╭─ Source records

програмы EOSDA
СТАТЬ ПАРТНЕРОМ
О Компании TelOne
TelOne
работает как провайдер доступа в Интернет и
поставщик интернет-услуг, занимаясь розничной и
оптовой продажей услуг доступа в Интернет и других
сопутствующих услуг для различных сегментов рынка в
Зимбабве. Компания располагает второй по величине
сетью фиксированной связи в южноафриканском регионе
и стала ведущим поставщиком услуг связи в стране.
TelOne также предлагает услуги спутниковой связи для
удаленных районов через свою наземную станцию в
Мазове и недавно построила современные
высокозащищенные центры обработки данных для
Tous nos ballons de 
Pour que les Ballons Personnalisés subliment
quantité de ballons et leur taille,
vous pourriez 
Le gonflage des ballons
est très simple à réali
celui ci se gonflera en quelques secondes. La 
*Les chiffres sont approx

╰─
╭─ Source records

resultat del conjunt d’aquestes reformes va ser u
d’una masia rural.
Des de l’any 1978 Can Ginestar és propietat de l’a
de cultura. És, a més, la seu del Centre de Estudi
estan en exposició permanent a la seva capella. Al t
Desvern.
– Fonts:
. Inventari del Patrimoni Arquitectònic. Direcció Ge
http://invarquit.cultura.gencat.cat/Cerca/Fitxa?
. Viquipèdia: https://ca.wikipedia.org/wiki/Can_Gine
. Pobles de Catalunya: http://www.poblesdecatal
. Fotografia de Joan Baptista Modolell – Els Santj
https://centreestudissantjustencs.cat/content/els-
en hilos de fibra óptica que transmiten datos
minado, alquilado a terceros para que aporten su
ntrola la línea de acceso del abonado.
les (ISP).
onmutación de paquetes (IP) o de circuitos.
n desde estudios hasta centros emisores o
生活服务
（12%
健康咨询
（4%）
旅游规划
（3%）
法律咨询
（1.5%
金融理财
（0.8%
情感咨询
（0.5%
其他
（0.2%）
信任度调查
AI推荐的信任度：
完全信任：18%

╰─

— Work item —
Your answer should consist solely of the lines above from the line with "програмы EOSDA" to the line with "удаленных районов через", both included, reproduced exactly.

— Completed exercise —
програмы EOSDA
СТАТЬ ПАРТНЕРОМ
О Компании TelOne
TelOne
работает как провайдер доступа в Интернет и
поставщик интернет-услуг, занимаясь розничной и
оптовой продажей услуг доступа в Интернет и других
сопутствующих услуг для различных сегментов рынка в
Зимбабве. Компания располагает второй по величине
сетью фиксированной связи в южноафриканском регионе
и стала ведущим поставщиком услуг связи в стране.
TelOne также предлагает услуги спутниковой связи для
удаленных районов через свою наземную станцию в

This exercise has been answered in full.